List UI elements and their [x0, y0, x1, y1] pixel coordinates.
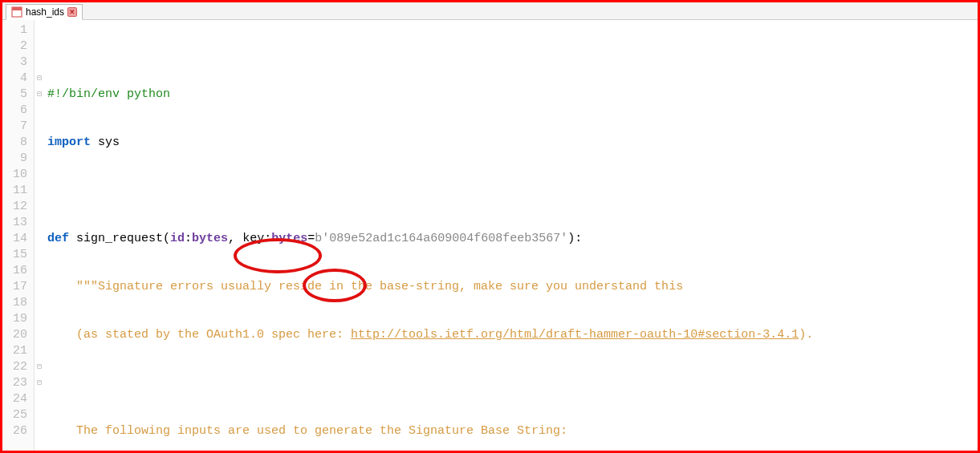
docstring: (as stated by the OAuth1.0 spec here:: [47, 328, 351, 342]
file-tab-hash-ids[interactable]: hash_ids ✕: [6, 4, 83, 20]
code-area[interactable]: #!/bin/env python import sys def sign_re…: [44, 20, 978, 451]
fold-marker[interactable]: ⊟: [35, 87, 44, 103]
close-icon[interactable]: ✕: [67, 7, 77, 17]
docstring: ).: [799, 328, 813, 342]
fold-marker[interactable]: ⊟: [35, 359, 44, 375]
kw-def: def: [47, 232, 69, 245]
paren: (: [163, 232, 170, 245]
line-number-gutter: 123456789 1011121314151617 1819202122232…: [2, 20, 35, 451]
bytes-literal: b'089e52ad1c164a609004f608feeb3567': [315, 232, 567, 245]
file-icon: [11, 6, 22, 18]
param-id: id: [170, 232, 185, 245]
eq: =: [307, 232, 315, 245]
svg-rect-1: [12, 7, 22, 10]
comma: ,: [228, 232, 242, 245]
param-key: key: [242, 232, 264, 245]
type-bytes: bytes: [271, 232, 307, 245]
colon: :: [264, 232, 271, 245]
func-name: sign_request: [69, 232, 163, 245]
code-editor[interactable]: 123456789 1011121314151617 1819202122232…: [2, 20, 978, 451]
fold-marker[interactable]: ⊟: [35, 375, 44, 391]
editor-window: hash_ids ✕ 123456789 1011121314151617 18…: [0, 0, 980, 453]
kw-import: import: [47, 135, 91, 149]
tab-bar: hash_ids ✕: [2, 2, 978, 20]
fold-column: ⊟ ⊟ ⊟ ⊟: [35, 20, 44, 451]
module-sys: sys: [91, 135, 120, 149]
docstring: """Signature errors usually reside in th…: [47, 280, 683, 293]
docstring: The following inputs are used to generat…: [47, 424, 567, 438]
tab-label: hash_ids: [26, 6, 64, 18]
shebang-line: #!/bin/env python: [47, 87, 170, 101]
docstring-link[interactable]: http://tools.ietf.org/html/draft-hammer-…: [351, 328, 799, 342]
fold-marker[interactable]: ⊟: [35, 71, 44, 87]
paren: ):: [567, 232, 582, 245]
type-bytes: bytes: [192, 232, 228, 245]
colon: :: [185, 232, 192, 245]
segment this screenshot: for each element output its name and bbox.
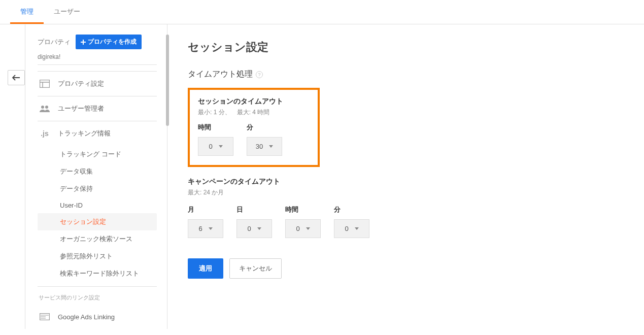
top-tabs: 管理 ユーザー [0, 0, 644, 24]
campaign-minutes-value: 0 [345, 225, 348, 232]
chevron-down-icon [219, 145, 223, 148]
sub-session-settings[interactable]: セッション設定 [38, 213, 157, 230]
nav-property-settings-label: プロパティ設定 [58, 79, 104, 88]
campaign-minutes-select[interactable]: 0 [334, 219, 369, 238]
property-label: プロパティ [38, 38, 71, 47]
scrollbar-thumb[interactable] [166, 35, 169, 126]
chevron-down-icon [269, 145, 273, 148]
sub-tracking-code[interactable]: トラッキング コード [58, 146, 157, 163]
campaign-months-label: 月 [188, 205, 223, 214]
session-minutes-label: 分 [247, 123, 282, 132]
sub-data-retention[interactable]: データ保持 [58, 180, 157, 197]
chevron-down-icon [306, 227, 310, 230]
session-minutes-select[interactable]: 30 [247, 137, 282, 156]
svg-rect-0 [40, 80, 50, 88]
nav-user-management[interactable]: ユーザー管理者 [38, 96, 157, 121]
property-name[interactable]: digireka! [38, 53, 157, 65]
sidebar: プロパティ プロパティを作成 digireka! プロパティ設定 ユーザー管理者 [25, 24, 167, 329]
nav-user-management-label: ユーザー管理者 [58, 104, 104, 113]
campaign-months-select[interactable]: 6 [188, 219, 223, 238]
session-hours-label: 時間 [198, 123, 233, 132]
campaign-minutes-label: 分 [334, 205, 369, 214]
plus-icon [81, 40, 86, 45]
apply-button[interactable]: 適用 [188, 258, 223, 279]
tracking-sublist: トラッキング コード データ収集 データ保持 User-ID セッション設定 オ… [38, 146, 157, 286]
cancel-button[interactable]: キャンセル [229, 258, 282, 279]
nav-google-ads-linking-label: Google Ads Linking [58, 313, 115, 321]
session-timeout-highlight: セッションのタイムアウト 最小: 1 分、 最大: 4 時間 時間 0 分 30 [188, 88, 320, 167]
session-hours-value: 0 [209, 143, 212, 150]
main-content: セッション設定 タイムアウト処理 ? セッションのタイムアウト 最小: 1 分、… [167, 24, 644, 329]
service-link-title: サービス間のリンク設定 [38, 286, 157, 307]
js-icon: .js [39, 128, 51, 139]
session-hours-select[interactable]: 0 [198, 137, 233, 156]
back-button[interactable] [8, 70, 25, 85]
timeout-heading: タイムアウト処理 ? [188, 69, 624, 80]
create-property-button[interactable]: プロパティを作成 [76, 35, 142, 49]
chevron-down-icon [257, 227, 261, 230]
campaign-days-label: 日 [236, 205, 272, 214]
users-icon [39, 104, 51, 114]
back-arrow-icon [12, 75, 20, 81]
campaign-months-value: 6 [198, 225, 202, 232]
nav-property-settings[interactable]: プロパティ設定 [38, 72, 157, 96]
svg-point-3 [41, 106, 44, 109]
help-icon[interactable]: ? [256, 71, 263, 78]
sub-data-collection[interactable]: データ収集 [58, 163, 157, 180]
session-minutes-value: 30 [256, 143, 263, 150]
sub-referral-exclusion[interactable]: 参照元除外リスト [58, 248, 157, 265]
page-title: セッション設定 [188, 40, 624, 55]
campaign-days-select[interactable]: 0 [236, 219, 272, 238]
sub-organic-search[interactable]: オーガニック検索ソース [58, 230, 157, 248]
nav-tracking-info[interactable]: .js トラッキング情報 [38, 121, 157, 146]
layout-icon [39, 79, 51, 89]
chevron-down-icon [355, 227, 359, 230]
tab-user[interactable]: ユーザー [44, 0, 90, 24]
tab-admin[interactable]: 管理 [10, 0, 44, 24]
sub-search-keyword-exclusion[interactable]: 検索キーワード除外リスト [58, 265, 157, 282]
session-timeout-heading: セッションのタイムアウト [198, 97, 310, 106]
nav-tracking-info-label: トラッキング情報 [58, 129, 111, 138]
card-icon [39, 312, 51, 322]
chevron-down-icon [209, 227, 213, 230]
session-timeout-limits: 最小: 1 分、 最大: 4 時間 [198, 108, 310, 117]
campaign-timeout-heading: キャンペーンのタイムアウト [188, 177, 624, 186]
svg-point-4 [45, 106, 48, 109]
campaign-hours-select[interactable]: 0 [285, 219, 321, 238]
campaign-timeout-limits: 最大: 24 か月 [188, 188, 624, 197]
campaign-days-value: 0 [247, 225, 251, 232]
create-property-label: プロパティを作成 [88, 38, 137, 46]
campaign-hours-value: 0 [296, 225, 299, 232]
sub-user-id[interactable]: User-ID [58, 197, 157, 213]
back-column [0, 24, 25, 329]
nav-google-ads-linking[interactable]: Google Ads Linking [38, 307, 157, 327]
timeout-heading-text: タイムアウト処理 [188, 69, 253, 80]
campaign-hours-label: 時間 [285, 205, 321, 214]
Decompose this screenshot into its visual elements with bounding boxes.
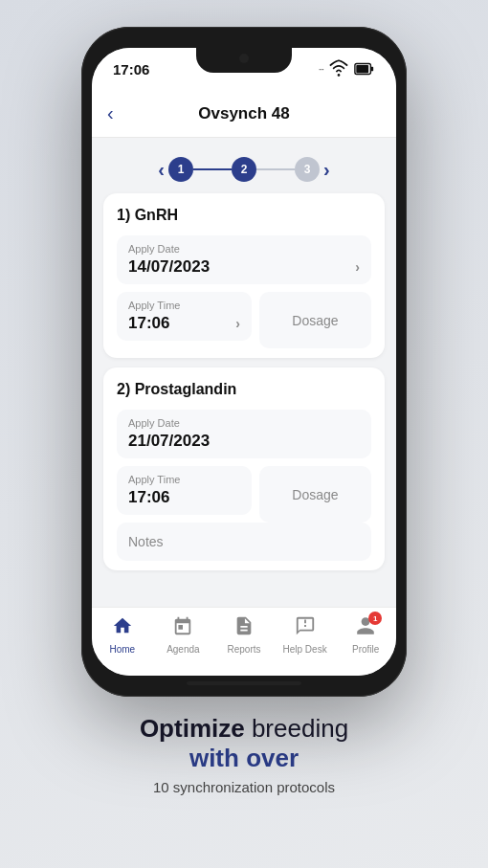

☆ ☆ ☆

TASK REQUIREMENTS: Could you tally how many lines of the material above include the word "button" and reply with only that count?

RESULT OF THE TASK: 4